I was holding you back from that.
You were so focused on us, you...
Well, regardless.
I want to be with you again someday.
When we can really be together.
That's my new dream.
And until then?
I'm going to work, every day, to be better.
To be the best person I can be.
So I can be good enough for you.
I need this time, away from everyone, to better myself.
To sort out my life, and learn how to make myself happy.
I have no idea who I am, and I need to figure it out.
I need to figure out how to lead a happy life, without relying on means of easy escapes.
I'm going to put effort into this.
Then, one day?
Maybe we can live closer.
Maybe... Just maybe?
If I work hard enough, I'll be good enough for you.
And then, maybe.. Maybe you'll take me back.
And we'll be able to really truly be together.
But right now, we're young.
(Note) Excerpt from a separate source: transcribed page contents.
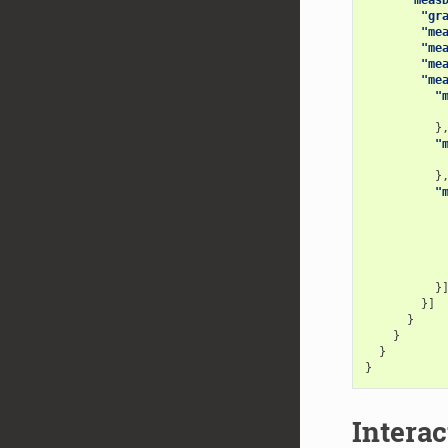
"gr
"me
"me
"me
"me
"
}
"
}
"
}
}]
}
}
}
}
Interac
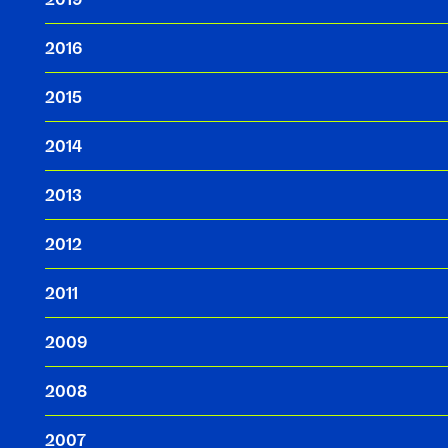
2016
2015
2014
2013
2012
2011
2009
2008
2007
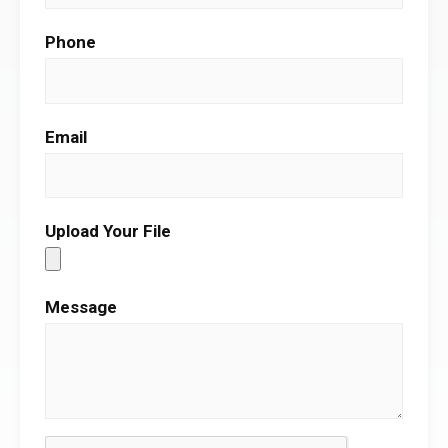
Phone
Email
Upload Your File
Message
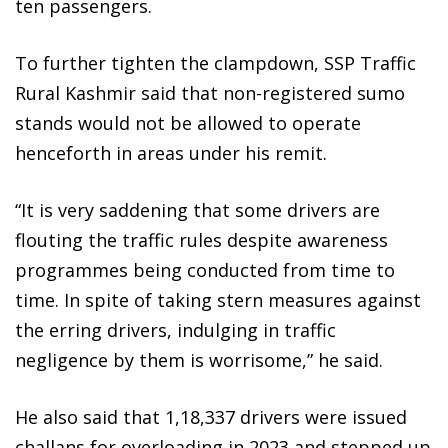
ten passengers.
To further tighten the clampdown, SSP Traffic
Rural Kashmir said that non-registered sumo
stands would not be allowed to operate
henceforth in areas under his remit.
“It is very saddening that some drivers are
flouting the traffic rules despite awareness
programmes being conducted from time to
time. In spite of taking stern measures against
the erring drivers, indulging in traffic
negligence by them is worrisome,” he said.
He also said that 1,18,337 drivers were issued
challans for overloading in 2023 and stepped up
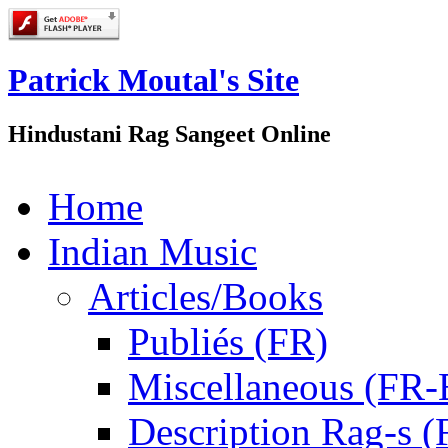
Patrick Moutal's Site
Hindustani Rag Sangeet Online
Home
Indian Music
Articles/Books
Publiés (FR)
Miscellaneous (FR
Description Rag-s (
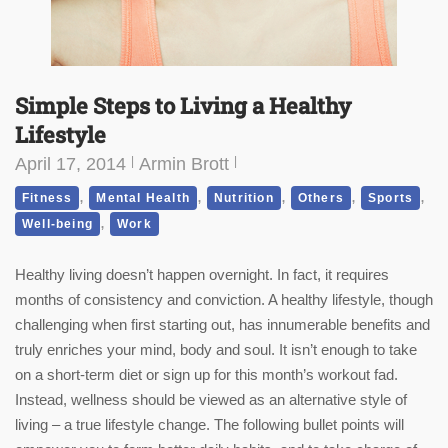
Simple Steps to Living a Healthy
Lifestyle
April 17, 2014
Armin Brott
,
,
,
,
,
Fitness
Mental Health
Nutrition
Others
Sports
,
Well-being
Work
Healthy living doesn’t happen overnight. In fact, it requires
months of consistency and conviction. A healthy lifestyle, though
challenging when first starting out, has innumerable benefits and
truly enriches your mind, body and soul. It isn’t enough to take
on a short-term diet or sign up for this month’s workout fad.
Instead, wellness should be viewed as an alternative style of
living – a true lifestyle change. The following bullet points will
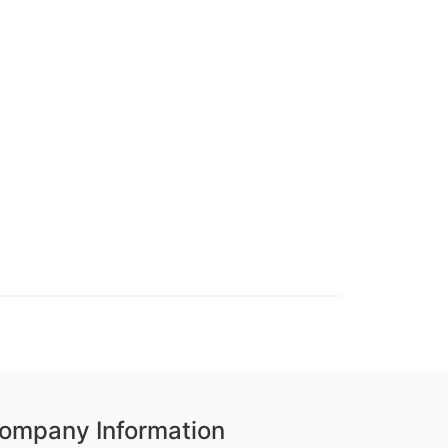
ompany Information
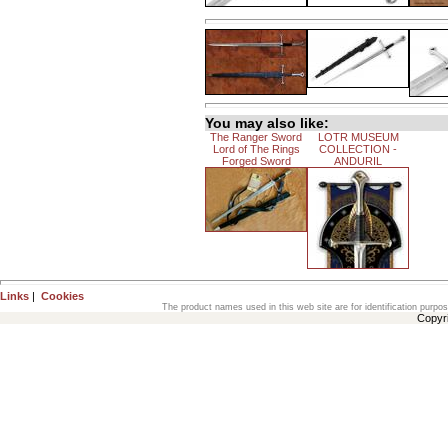
You may also like:
The Ranger Sword
LOTR MUSEUM
Lord of The Rings
COLLECTION -
Forged Sword
ANDURIL
Links
|
Cookies
The product names used in this web site are for identification purpo
Copyr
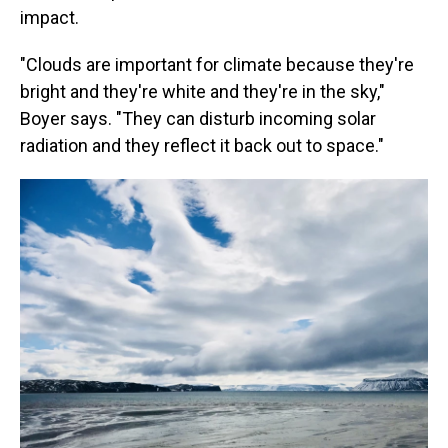
impact.
"Clouds are important for climate because they're
bright and they're white and they're in the sky,"
Boyer says. "They can disturb incoming solar
radiation and they reflect it back out to space."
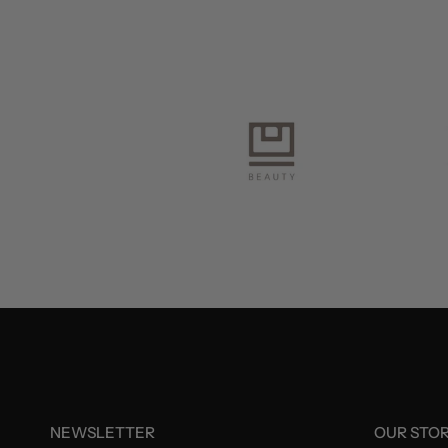
NEWSLETTER
OUR STO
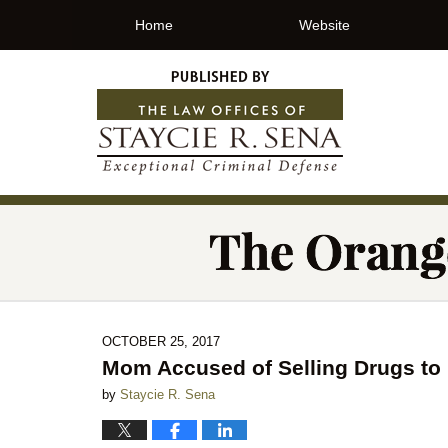
Home
Website
OCTOBER 25, 2017
Mom Accused of Selling Drugs to
by
Staycie R. Sena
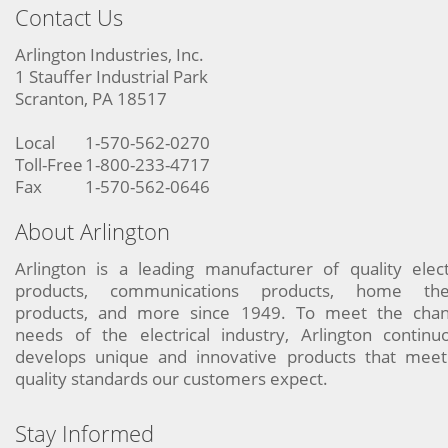
Contact Us
Arlington Industries, Inc.
1 Stauffer Industrial Park
Scranton, PA 18517
Local
1-570-562-0270
Toll-Free
1-800-233-4717
Fax
1-570-562-0646
About Arlington
Arlington is a leading manufacturer of quality elect
products, communications products, home the
products, and more since 1949. To meet the chan
needs of the electrical industry, Arlington continu
develops unique and innovative products that meet
quality standards our customers expect.
Stay Informed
Naive. We're both immature as ********, honestly.
I'm not good enough for you.
And as much as it hurts, every moment
I need to let you go for now.
I can't ask you to take me back.
Not yet.
Not until I can be happy on my own.
This is what I need.
I love you more than anything.
I really hope you stick around and believe me,
That when the time comes, I can deserve you and be good for you and love you as much as you deserve.
That you'll give me that second chance.